L'Italia è ancore in una fase interlocutoria : investire ancora nel visuale o percorrere nuove strade? Quello che trovo molto significativo è che la maggior parte dei responsabili che nelle Aziende Italiane si occupano/interessano al Marketing Olfattivo- quelli che lavorano nell'innovazione del p.v.- ci contattino al ritorno da un viaggio all'estero.
Credo che lo sforzo maggiore da parte di noi operatori del settore in questo momento debba essere rivolto a creare informazione per le Aziende e , questo personalmente lo trovo molto importante, metterci a disposizione dei ricercatori italiani, perchè partendo da analisi empiriche possano studiare il comportamento del consumatore in presenza delle variabili olfattive.

   Come si arriva alla scelta della fragranza da associare ai vari settori, e quante prove si fanno in media per definire quello giusto?

Si parte facendosi raccontare dall'interlocutore quanto più possibile sulla storia della propria Azienda, sui propri clienti e sui propri p.v. ; insieme a lui si realizza un documento nel quale si descrive, tra le altre cose,  la fragranza giusta per il proprio consumatore.
E' assolutamente necessario fare insieme questo percorso perchè domandare " descrivimi la fragranza per i tuoi p.v." risulta  disorintante .
Dopo questa prima parte del percorso si lavora sulla realizzazione di un documento  dove siamo noi a raccontare  quello che abbiamo recepito sull'Azienda, sul suo consumatore, sui suoi punti vendita.
E' un passaggio determinante perchè si arriva ad una sintesi tra quello che si è tresferito e quello che è stato recepito.
Solo dopo questo lavoro di affinamento si presentano 4/5 soluzioni olfattive. Si parte sempre da fragranze di libreria e se il numero dei punti vendita lo consente si passa alla realizzazione di una firma olfattiva, cioè di una fragranza propria destinata a seguire e a caratterizzare i p.v. del cliente. Risulterà determinante in questo caso non solo valutare il cliente tipo, gli ambienti, i prodotti  ma anche i diversi ambiti territoriali nel quale il committente vorrà diffondere la fragranza.
Solo dopo questi passaggi si realizza una "signature" e se ne produce la scheda tecnica di sicurezza nel quale si certifica che la fragranza risponde alle indicazioni dell'IFRA ( International Fragrace Assosiation).
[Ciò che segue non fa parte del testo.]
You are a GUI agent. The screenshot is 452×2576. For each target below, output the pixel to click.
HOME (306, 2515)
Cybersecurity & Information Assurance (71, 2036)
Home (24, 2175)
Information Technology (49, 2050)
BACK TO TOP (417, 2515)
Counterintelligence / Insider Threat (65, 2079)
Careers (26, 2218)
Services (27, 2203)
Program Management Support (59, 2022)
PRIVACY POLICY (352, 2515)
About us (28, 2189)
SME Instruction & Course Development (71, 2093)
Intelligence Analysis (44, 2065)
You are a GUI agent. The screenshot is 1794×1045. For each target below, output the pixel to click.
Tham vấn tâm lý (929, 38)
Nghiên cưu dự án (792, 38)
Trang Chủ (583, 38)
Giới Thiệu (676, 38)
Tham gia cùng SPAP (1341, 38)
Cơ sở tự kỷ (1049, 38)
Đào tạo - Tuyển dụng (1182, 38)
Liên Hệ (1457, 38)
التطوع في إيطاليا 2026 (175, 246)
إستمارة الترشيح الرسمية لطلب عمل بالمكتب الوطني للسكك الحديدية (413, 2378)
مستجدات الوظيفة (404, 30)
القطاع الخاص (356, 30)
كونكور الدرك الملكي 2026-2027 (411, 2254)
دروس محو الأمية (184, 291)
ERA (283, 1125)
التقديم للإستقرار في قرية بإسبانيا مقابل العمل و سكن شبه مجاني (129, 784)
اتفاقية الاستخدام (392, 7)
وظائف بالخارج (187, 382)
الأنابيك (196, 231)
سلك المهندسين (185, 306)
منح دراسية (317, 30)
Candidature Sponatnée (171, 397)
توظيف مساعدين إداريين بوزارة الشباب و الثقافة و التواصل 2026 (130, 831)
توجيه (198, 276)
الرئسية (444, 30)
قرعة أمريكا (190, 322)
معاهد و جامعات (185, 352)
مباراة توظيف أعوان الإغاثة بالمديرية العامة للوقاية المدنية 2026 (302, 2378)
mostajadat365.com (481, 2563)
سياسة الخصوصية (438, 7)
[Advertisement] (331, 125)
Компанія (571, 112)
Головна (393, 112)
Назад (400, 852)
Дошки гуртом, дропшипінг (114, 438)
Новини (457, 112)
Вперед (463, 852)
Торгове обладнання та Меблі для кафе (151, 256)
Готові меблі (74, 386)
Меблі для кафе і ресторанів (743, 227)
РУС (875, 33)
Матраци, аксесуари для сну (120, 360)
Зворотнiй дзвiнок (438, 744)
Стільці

Prodotta la certificazione si introduce la fragranza nei punti vendita pilota e successivamente si passa alla estenzione del progetto.
Anche il singolo punto ha necessità di un percorso analogo, ovviamente senza passare attraverso la realizzazione di una fragranza propria ma attingendo dalla libreria olfattiva a disposizione.
Ovviamente le fragranze cambiano in relazione all'ambiente e dello stato in cui si trova il consumatore tipo, e la tipologia di acquisto o di servizio che si appresta a valutare. Genericamente gli ambienti, e  conseguentemente le fragarnze, si distinguono in macrofamiglie: ambiente dove il consumatore si reca per effettuare un acquisto critico ( mutuo, autovettura, mobile) l'acquisto cioè di un bene o servizio che accompagnerà il consumatore nel medio/periodo; ambiente Relax, dove il consumatore cerca un'oasi di tranquillità, ambienti ospitalità dove il cliente trascorre un periodo di vacanza o di riposo dopo una giornata lavorativa etc.
Per ciascun ambiente ci sono una o più fragranze funzionali alle aspettative/necessità del consumatore: in una sala di attesa di uno studio medico il paziente attende anche oltre i 40" in uno stato spesso di ansia e preoccupazione. Uno studio del Psychology of Waiting ha dimostrato che l’attesa per una prestazione o per un consulto medico risulta frustrante, avvilente e peggiora ulteriormente i disagi che hanno spinto il paziente a ricorrere alle cure mediche; inoltre nel paziente interviene il fenomeno dell'ansia la quale peggiora la percezione sgradevole dell’attesa e in specifici casi questa può degenerare in attacchi di panico.
La diffusione di una fragranza vanigliata ha come caratteristica  la capacità di variare in positivo il tempo e può  stimolare l’organismo alla produzione di ossitocina, un'alleato naturale per controllare la depressione e l'ansia


  State seguendo gli sviluppi dei brevetti che riguardano il mondo virtuale

La rete sicuramente potrà diventare una opportunità di veicolazione del Marketing Olfattivo.
Allo stato attuale non si reperiscono ancora soluzioni che possano sfruttare una tale opportunità, mentre è sempre più frequente interagire in contesti multimediali e quindi la diffusione delle fragranze deve coincidere con l'enunciazione di uno slogan o con il passaggio di un video su un maxischermo.
Presto in una nota catena della Grande Distribuzione saranno posizionati dei Totem dove l'interazione  del consumatore sarà esaltata da una diffusione diversificata di fragranze: si sfrutta cioè la mamoria olfattiva per esaltare la campagna promozionale di prodotti/servizi.

Obbiettivi futuri?

Come ho già avuto occasione di dire mi piacerebbe portare avanti  l'interazione con il mondo accademico perchè anche in Italia si portino avanti sperimentazioni empiriche attraverso le quali si possa analizzare il comportamento del consumatore in presenza ed in assenza di Marketing Olfattivo; contribuire, quindi, alla realizzazione di dati oggettivi che possano essere utilizzati dal mercato imprenditoriale per valutare la straordinaria incisività del Marketing Olfattivo.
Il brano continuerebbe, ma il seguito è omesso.